I downloaded it already a second time and did a fresh reboot before installation. Nevertheless, the problem has not gone 

If there is no one here in the forum who can help - can I stick to a representative to sort the problem out?


----------



## Colin S (Oct 3, 2012)

Yes, my download and installation of 4.2 went fine.

In fact I didn't know 4.2 was out so I finally downloaded 4.2RC this morning, after it downloaded and started it told me that an update was available and took me to the 4.2 Beta, which I downloaded, and when that started it told me update 4.2 was available!  So all told I downloaded and installed three times this morning, no problem each time. I'm hoping they don't bring out 4.3 this afternoon!

Colin

PS. Not able to update forum profile as 4.2 isn't an option yet.


----------



## lightroomer (Oct 3, 2012)

I just wondered, what's going on. I had a further look into the attached picture and the right window says: 

"Status: Remove applications". IMO this means that the installer is about to deinstall LR4.1. Why does the deinstaller need a further package?? 

By the way: the exact file size of the downloaded file is: 769.437 kB. Can you confirm this?


----------



## Jim Wilde (Oct 3, 2012)

I can confirm that's the correct size of the download package.

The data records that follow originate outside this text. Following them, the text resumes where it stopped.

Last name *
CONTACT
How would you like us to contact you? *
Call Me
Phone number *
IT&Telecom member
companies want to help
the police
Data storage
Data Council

As to what's going wrong, I really don't know.....if I was having similar problems I'd first be trying to uninstall any existing LR4 versions (4.1 and/or the 4.2RC), then trying the 4.2 install again.


----------



## lightroomer (Oct 3, 2012)

Hi Jim,

Ok, I will do that. Can you tell me: Is there anything (maybe LR settings), I have to backup first or is it all stored in my catalogue?

Edit:
Propably I will get the same error when I try to manually remove LR4.1. I don't beleive any more that the installer is the problem. But we will see.


----------



## Jim Wilde (Oct 3, 2012)

No, there's nothing extra you need to backup first.....uninstalling does not remove settings or catalogs. Because I had both 4.1 and the 4.2RC installed, I uninstalled them both before I installed the 4.2 final. No problems, as I said.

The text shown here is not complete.